If your RSS feed contains fields that aren't currently returned, you can access them using the customFields option.

let parser = new Parser({
  customFields: {
    feed: ['otherTitle', 'extendedDescription'],
    item: ['coAuthor','subtitle'],
  }
});

parser.parseURL('https://www.reddit.com/.rss', function(err, feed) {
  console.log(feed.extendedDescription);

  feed.items.forEach(function(entry) {
    console.log(entry.coAuthor + ':' + entry.subtitle);
  })
})

To rename fields, you can pass in an array with two items, in the format [fromField, toField]:

let parser = new Parser({
  customFields: {
    item: [
      ['dc:coAuthor', 'coAuthor'],
    ]
  }
})

To pass additional flags, provide an object as the third array item. Currently there is one such flag:

  • keepArray (false) - set to true to return all values for fields that can have multiple entries.
  • includeSnippet (false) - set to true to add an additional field, ${toField}Snippet, with HTML stripped out
let parser = new Parser({
  customFields: {
    item: [
      ['media:content', 'media:content', {keepArray: true}],
    ]
  }
})

Default RSS version

If your RSS Feed doesn't contain a <rss> tag with a version attribute, you can pass a defaultRSS option for the Parser to use:

let parser = new Parser({
  defaultRSS: 2.0
});

xml2js passthrough

rss-parser uses xml2js to parse XML. You can pass these options to new xml2js.Parser() by specifying options.xml2js:

let parser = new Parser({
  xml2js: {
    emptyTag: '--EMPTY--',
  }
});

HTTP Options

Timeout

You can set the amount of time (in milliseconds) to wait before the HTTP request times out (default 60 seconds):

let parser = new Parser({
  timeout: 1000,
});

Headers

You can pass headers to the HTTP request:

let parser = new Parser({
  headers: {'User-Agent': 'something different'},
});

Redirects

By default, parseURL will follow up to five redirects. You can change this with options.maxRedirects.

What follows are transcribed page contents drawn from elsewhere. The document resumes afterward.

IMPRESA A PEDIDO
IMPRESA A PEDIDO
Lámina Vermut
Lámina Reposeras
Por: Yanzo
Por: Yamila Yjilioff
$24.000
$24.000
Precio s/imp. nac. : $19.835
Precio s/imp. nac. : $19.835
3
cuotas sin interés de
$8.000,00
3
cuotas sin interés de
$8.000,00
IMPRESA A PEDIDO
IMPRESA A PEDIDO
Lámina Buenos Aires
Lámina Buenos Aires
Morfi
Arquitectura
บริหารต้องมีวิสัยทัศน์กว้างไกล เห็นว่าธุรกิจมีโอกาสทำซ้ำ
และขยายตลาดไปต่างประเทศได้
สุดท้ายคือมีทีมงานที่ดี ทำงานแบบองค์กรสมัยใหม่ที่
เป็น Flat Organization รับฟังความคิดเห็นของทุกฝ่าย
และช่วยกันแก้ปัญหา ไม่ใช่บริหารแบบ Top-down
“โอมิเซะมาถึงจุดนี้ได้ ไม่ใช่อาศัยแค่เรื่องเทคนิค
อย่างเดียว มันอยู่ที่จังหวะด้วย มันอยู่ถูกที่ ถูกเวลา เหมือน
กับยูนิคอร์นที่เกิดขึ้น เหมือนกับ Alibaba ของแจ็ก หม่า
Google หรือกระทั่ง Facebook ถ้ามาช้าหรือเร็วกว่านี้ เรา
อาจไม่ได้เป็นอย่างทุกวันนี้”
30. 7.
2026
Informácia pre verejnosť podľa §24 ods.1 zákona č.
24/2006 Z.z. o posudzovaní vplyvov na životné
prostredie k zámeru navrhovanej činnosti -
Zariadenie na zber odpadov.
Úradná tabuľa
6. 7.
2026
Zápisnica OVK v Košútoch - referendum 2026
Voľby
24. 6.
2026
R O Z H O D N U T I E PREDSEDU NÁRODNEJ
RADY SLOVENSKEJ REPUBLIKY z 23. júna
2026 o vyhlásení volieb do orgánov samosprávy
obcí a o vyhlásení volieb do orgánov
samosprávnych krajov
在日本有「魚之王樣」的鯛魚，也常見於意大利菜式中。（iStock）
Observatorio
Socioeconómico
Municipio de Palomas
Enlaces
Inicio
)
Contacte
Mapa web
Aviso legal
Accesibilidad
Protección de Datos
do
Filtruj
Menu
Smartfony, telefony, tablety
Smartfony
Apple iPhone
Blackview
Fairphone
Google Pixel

let parser = new Parser({maxRedirects: 100});

Request passthrough

rss-parser uses http/https module to do requests. You can pass these options to http.get()/https.get() by specifying options.requestOptions:

e.g. to allow unauthorized certificate

let parser = new Parser({
  requestOptions: {
    rejectUnauthorized: false
  }
});

Contributing

Contributions are welcome! If you are adding a feature or fixing a bug, please be sure to add a test case

Running Tests

The tests run the RSS parser for several sample RSS feeds in test/input and outputs the resulting JSON into test/output. If there are any changes to the output files the tests will fail.

To check if your changes affect the output of any test cases, run

npm test

To update the output files with your changes, run

WRITE_GOLDEN=true npm test

Publishing Releases

npm run build
git commit -a -m "Build distribution"
npm version minor # or major/patch
npm publish
git push --follow-tags